Pediatr Cardiol. 2013 Jan;34(1):170-8. doi: 10.1007/s00246-012-0409-2. Epub 2012 Jun 17.
Most population-based series reporting on the coronary artery complications after Kawasaki disease (KD) originate from Japan. This study aimed to describe the complete series of KD patients from the province of Quebec in Canada, a predominantly Caucasian population. This retrospective case series was conducted by the Quebec Kawasaki Disease Registry, a multi-institutional collaboration reviewing 89.8 % of all KD cases identified by the Ministry of Health records of hospitalization for KD from the first recognized case in 1976 until 2008. This report describes the course of 38 patients (95 % Caucasians) with a diagnosis of giant coronary artery aneurysms, which represent 1.9 % of all reviewed cases and 26.2 % of those with a coronary aneurysm 5 mm or larger. The age at diagnosis was 5.52 ± 4.04 years, and the follow-up period was 9.26 ± 6.9 years. The KD diagnosis was retrospective at autopsy in two cases and via echocardiography in four cases. The overall freedom from coronary thrombi, coronary intervention, or death was respectively 63.9, 67.5, and 85.1 %. Five deaths occurred as follows: 21 days after onset of fever (2 cases), 1.8 months after onset of fever (1 case), 1 year after retrospectively presumed but previously undiagnosed KD (1 case), and 5.7 years after a KD diagnosis (1 case of sudden cardiac death). Percutaneous transluminal coronary revascularization was attempted in four cases (1 requiring cardiac transplantation), and two other cases underwent primary bypass graft surgery. Whereas this study investigated cases of KD with severe coronary sequelae in the Province of Quebec, larger collaborative studies should be conducted for further understanding of the disease in predominantly non-Asian populations.

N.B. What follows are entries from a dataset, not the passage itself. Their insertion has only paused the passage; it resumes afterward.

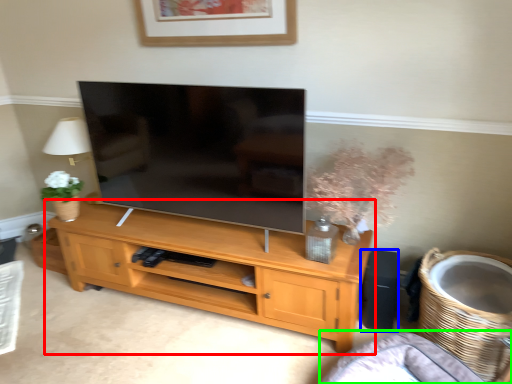 Question: Which object is positioned farthest from shelf (highlighted by a red box)? Select from speaker (highlighted by a blue box) and couch (highlighted by a green box).

Choices:
 (A) speaker
 (B) couch

Answer: (A) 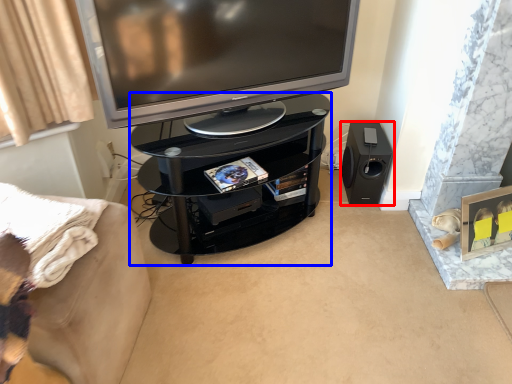 Question: Among these objects, which one is nearest to the camera, loudspeaker (highlighted by a red box) or tv cabinet (highlighted by a blue box)?

Choices:
 (A) loudspeaker
 (B) tv cabinet

Answer: (B) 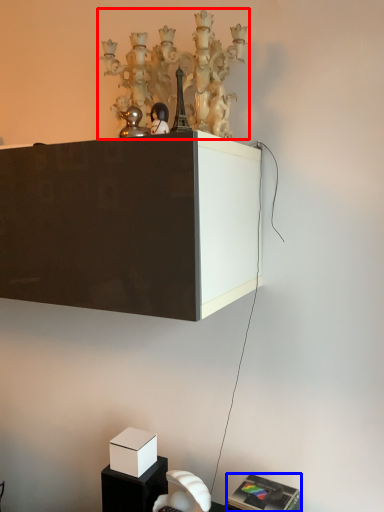 Question: Among these objects, which one is nearest to the camera, lamp (highlighted by a red box) or furniture (highlighted by a blue box)?

Choices:
 (A) lamp
 (B) furniture

Answer: (A) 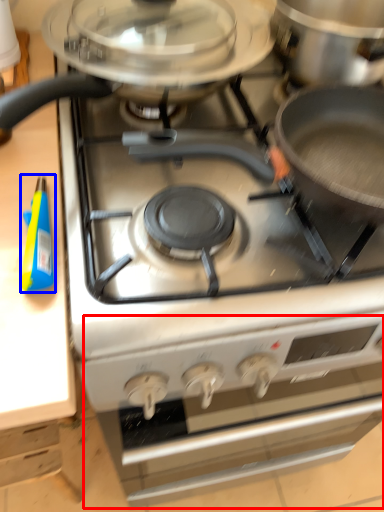 Question: Which object appears closest to the camera in this image, oven (highlighted by a red box) or appliance (highlighted by a blue box)?

Choices:
 (A) oven
 (B) appliance

Answer: (B) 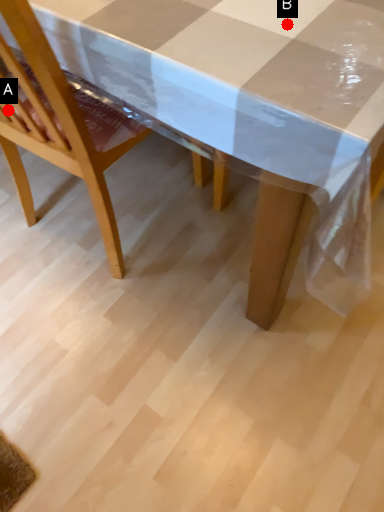 Question: Two points are circled on the image, labeled by A and B beside each circle. Which point is farther to the camera?

Choices:
 (A) A is further
 (B) B is further

Answer: (A) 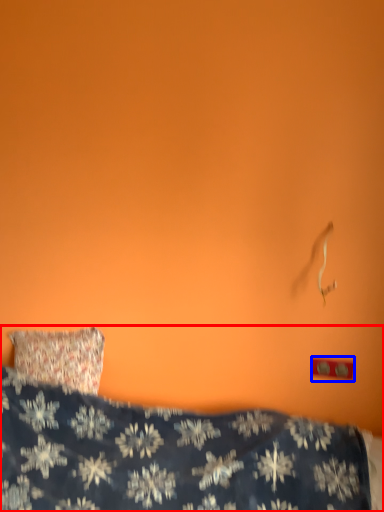 Question: Which object is further to the camera taking this photo, bed (highlighted by a red box) or electric outlet (highlighted by a blue box)?

Choices:
 (A) bed
 (B) electric outlet

Answer: (B) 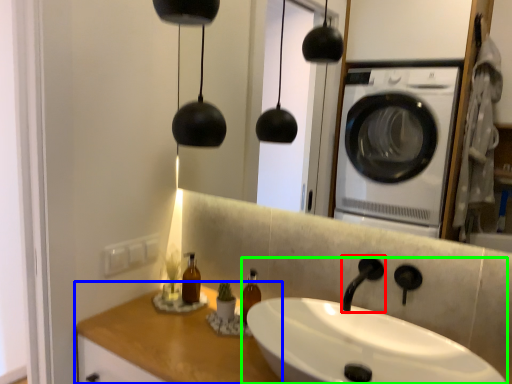 Question: Which is farther away from faucet (highlighted by a red box)? counter top (highlighted by a blue box) or sink (highlighted by a green box)?

Choices:
 (A) counter top
 (B) sink

Answer: (A) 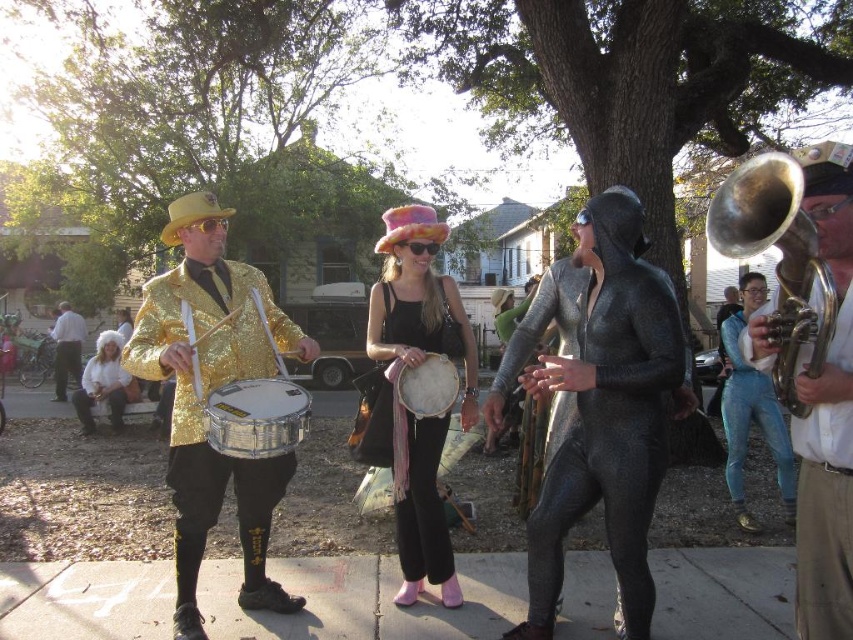 You are a photographer trying to capture a group photo of the blue metallic jumpsuit at center and the shiny gold jacket at left. Since you want to include both subjects in the frame, which one should you position closer to the camera to ensure both are visible?

The blue metallic jumpsuit at center is positioned on the right side of the shiny gold jacket at left, so to include both in the frame, position the shiny gold jacket at left closer to the camera.

You are a photographer trying to capture a photo of the shiny metallic suit at center and the white metallic drum at center. Since you want both objects in the frame, which one should you position closer to the left side of your camera viewfinder?

The white metallic drum at center should be positioned closer to the left side of the camera viewfinder because the shiny metallic suit at center is to the right of the white metallic drum at center. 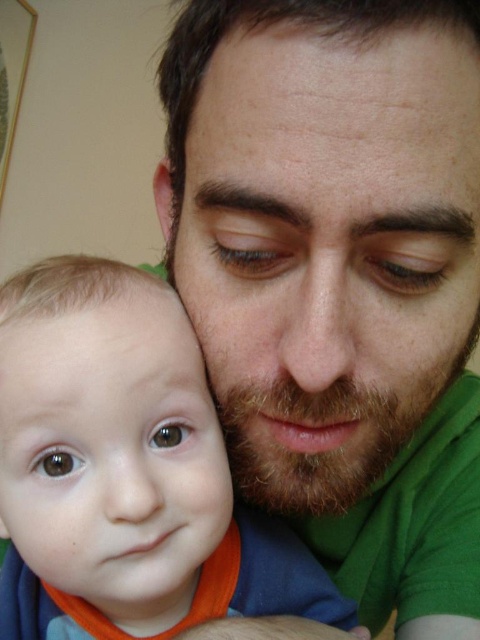 You are a photographer adjusting the lighting for a photo shoot. You need to ensure that the green matte shirt at center and the smooth orange bib at lower left are both well lit. Given that the lighting equipment can cover an area of 10 centimeters in diameter, will the current setup adequately illuminate both objects without moving the lights?

The distance between the green matte shirt at center and the smooth orange bib at lower left is 9.65 centimeters, which is within the 10 centimeter coverage of the lighting equipment. Therefore, the current setup can adequately illuminate both objects without moving the lights.

In the scene shown: You are a photographer trying to capture a close shot of the man and child. You need to ensure that both the smooth orange bib at lower left and the smooth skin forehead at upper center are in focus. Given that your camera can only focus on objects within a 6 inch range, will both objects be in focus?

Result: The distance between the smooth orange bib at lower left and the smooth skin forehead at upper center is 7.42 inches. Since the camera can only focus within a 6 inch range, the objects are too far apart to both be in focus simultaneously.

You are a photographer adjusting the focus of your camera. You need to ensure that the green matte shirt at center is in sharp focus. What coordinates should you set the focus point to?

The green matte shirt at center should be focused at coordinates point (338, 278). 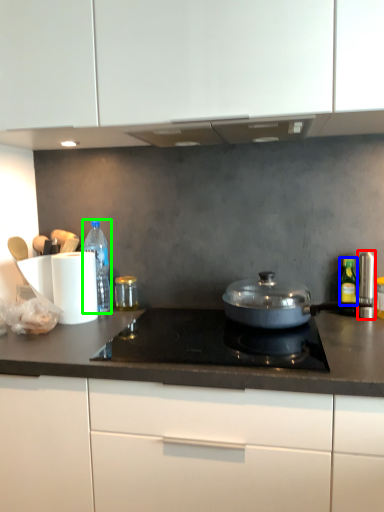 Question: Which object is the farthest from appliance (highlighted by a red box)? Choose among these: bottle (highlighted by a blue box) or bottle (highlighted by a green box).

Choices:
 (A) bottle
 (B) bottle

Answer: (B) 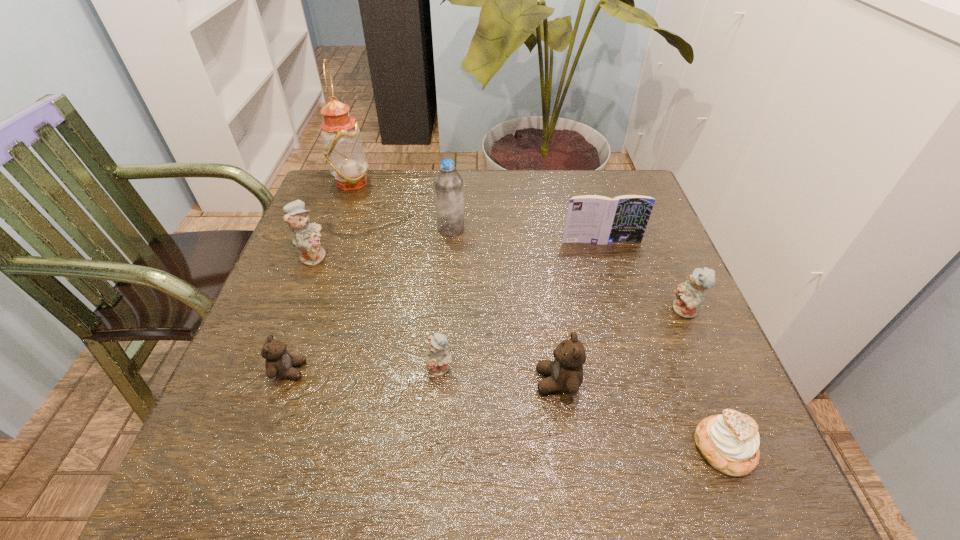 Locate an element on the screen. vacant space at the right edge is located at coordinates (680, 318).

In order to click on blank space at the far left corner of the desktop in this screenshot , I will do click(354, 216).

Find the location of `free space between the water bottle and the second blue teddy bear from left to right`. free space between the water bottle and the second blue teddy bear from left to right is located at coordinates (445, 299).

Locate an element on the screen. The image size is (960, 540). free space between the nearest object and the right brown teddy bear is located at coordinates (640, 415).

Where is `free space that is in between the rightmost teddy bear and the smallest blue teddy bear`? The image size is (960, 540). free space that is in between the rightmost teddy bear and the smallest blue teddy bear is located at coordinates (563, 339).

Locate an element on the screen. The image size is (960, 540). free spot between the eighth nearest object and the nearest object is located at coordinates (588, 339).

Locate an element on the screen. free area in between the fourth object from right to left and the nearest object is located at coordinates (640, 415).

The height and width of the screenshot is (540, 960). In order to click on unoccupied position between the farthest object and the smaller brown teddy bear in this screenshot , I will do `click(321, 276)`.

What are the coordinates of `free space that is in between the farthest object and the nearest object` in the screenshot? It's located at (538, 315).

I want to click on empty space that is in between the rightmost teddy bear and the nearest object, so click(705, 380). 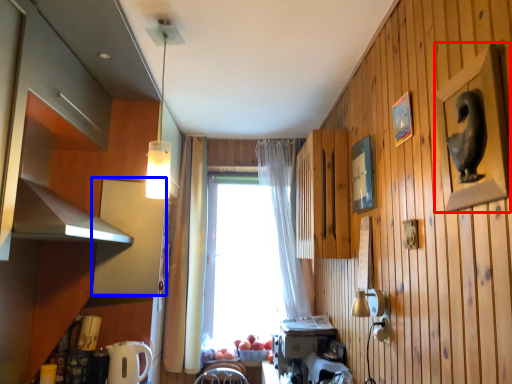 Question: Among these objects, which one is farthest to the camera, picture frame (highlighted by a red box) or cabinetry (highlighted by a blue box)?

Choices:
 (A) picture frame
 (B) cabinetry

Answer: (B) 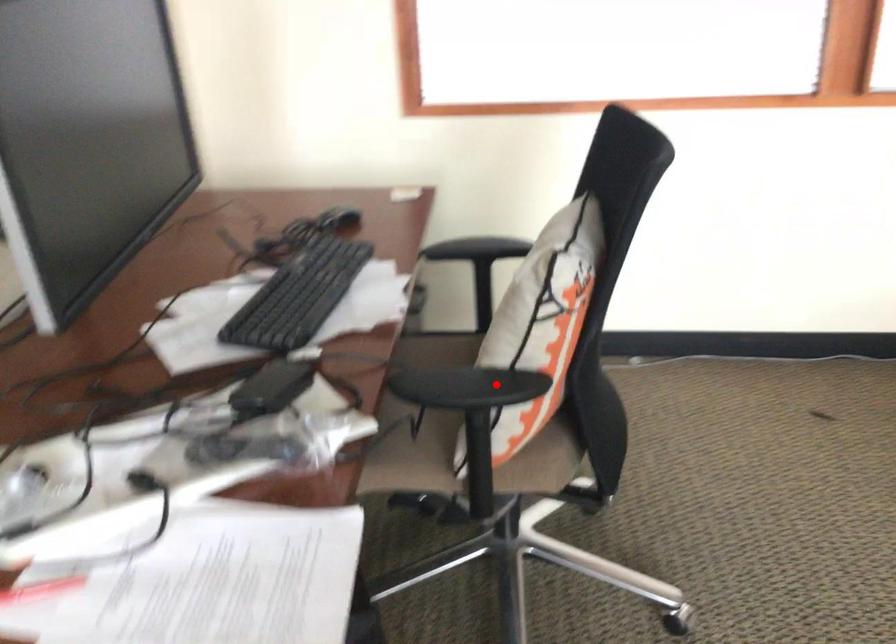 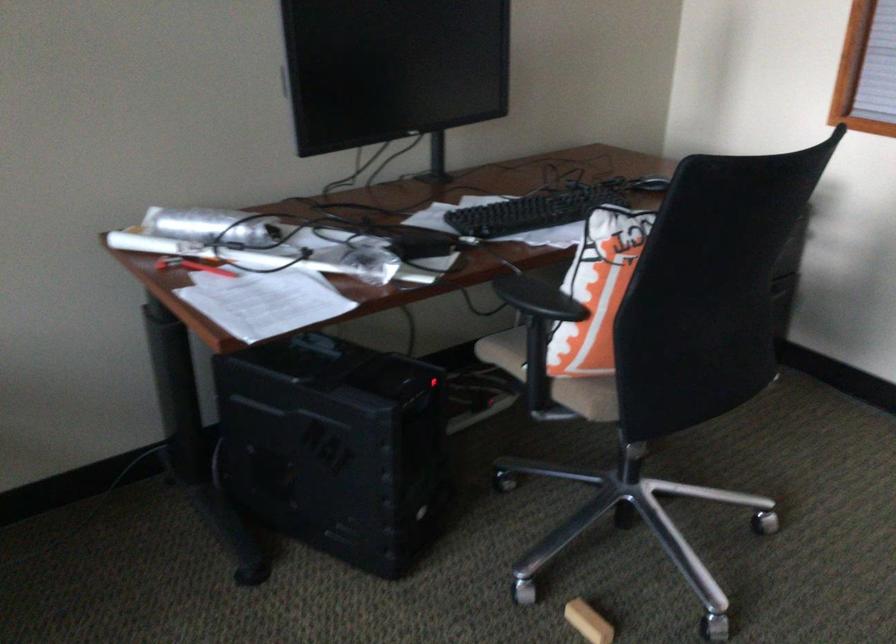 In the second image, find the point that corresponds to the highlighted location in the first image.

(538, 299)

大多数关于川崎病(KD)后冠状动脉并发症的基于人群的系列报道都来自日本。本研究旨在描述加拿大魁北克省的完整KD患者系列,该省主要是白种人群体。本回顾性病例系列由魁北克川崎病登记处开展,这是一项多机构合作研究,对1976年首例确诊病例至2008年期间卫生部KD住院记录中识别出的所有KD病例的89.8%进行了回顾。本报告描述了38例诊断为巨大冠状动脉瘤患者(95%为白种人)的病程,这些患者占所有回顾病例的1.9%,占冠状动脉瘤直径5毫米或更大病例的26.2%。诊断时的年龄为5.52±4.04岁,随访期为9.26±6.9年。两例KD诊断是在尸检时回顾性做出的,四例是通过超声心动图做出的。冠状动脉血栓形成、冠状动脉介入或死亡的总体无事件生存率分别为63.9%、67.5%和85.1%。发生了5例死亡,情况如下:发热开始后21天(2例)、发热开始后1.8个月(1例)、回顾性推测但此前未诊断的KD发病后1年(1例)以及KD诊断后5.7年(1例心源性猝死)。4例尝试了经皮腔内冠状动脉血运重建(1例需要心脏移植),另外2例接受了初次搭桥手术。尽管本研究调查了魁北克省患有严重冠状动脉后遗症的KD病例,但仍应开展更大规模的合作研究,以进一步了解主要为非亚洲人群中的该疾病。